Sahrawi human rights activist (born 1966)

Mohamed Cheikh Elmoutaoikil (الشيخ محمد المتوكل; born October 10, 1966, in Assa, Morocco) (also transliterated as Mohammad al-Mutawakil) is a Sahrawi human rights activist working in Western Sahara and Morocco. He is a member of the Collective of Sahrawi Human Rights Defenders (CODESA).

== Background==
Elmoutaoikil has a bachelor's degree in geology.

He was jailed after he was arrested during the 2005 "Independence Intifada". He was jailed in 1992 for one year, and was later arrested several more times. He worked as a civil servant in Casablanca (he was the secretary general of the municipality of Ben Msik, in Casablanca, in 2001). Previously, he had been secretary general of Assa's municipality, before being forced by Moroccan authorities to fled from Assa to Casablanca.

In 1992, he was sentenced to a year's imprisonment, for participating in the September 24 peaceful political demonstration to demand self-determination for the people of Western Sahara, in his hometown of Assa. He passed his sentence at Inzegane prison.
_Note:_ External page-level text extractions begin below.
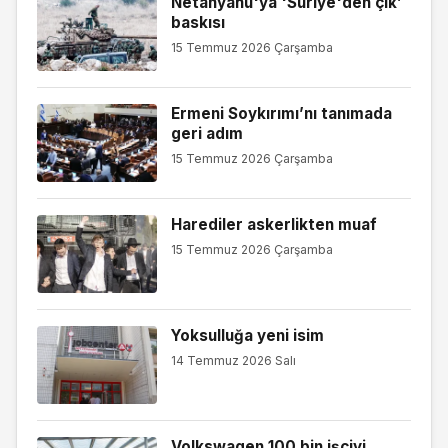
Netanyahu'ya 'Suriye'den çık’
baskısı
15 Temmuz 2026 Çarşamba
Ermeni Soykırımı’nı tanımada
geri adım
15 Temmuz 2026 Çarşamba
Harediler askerlikten muaf
15 Temmuz 2026 Çarşamba
Yoksulluğa yeni isim
14 Temmuz 2026 Salı
Volkswagen 100 bin işçiyi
He had been a member of the Sahrawi branch of the human rights organization Forum for Truth and Justice until its illegalization and dissolution by the Moroccan authorities. He is currently a member of the Casablanca-based Forum for Truth and Justice section, that remains a legally registered association.

Elmoutaoikil was arrested again on 20 July 2005 at his house in Casablanca along with another CODESA activist, Mohamed Fadel Gaoudi. They were questioned about the ongoing events in Western Sahara, and then transferred to another police station in El Aaiún. He was then charged with "participating in and inciting violent protest activities". From 8 August to 29 September, he joined other imprisoned activists in a hunger strike.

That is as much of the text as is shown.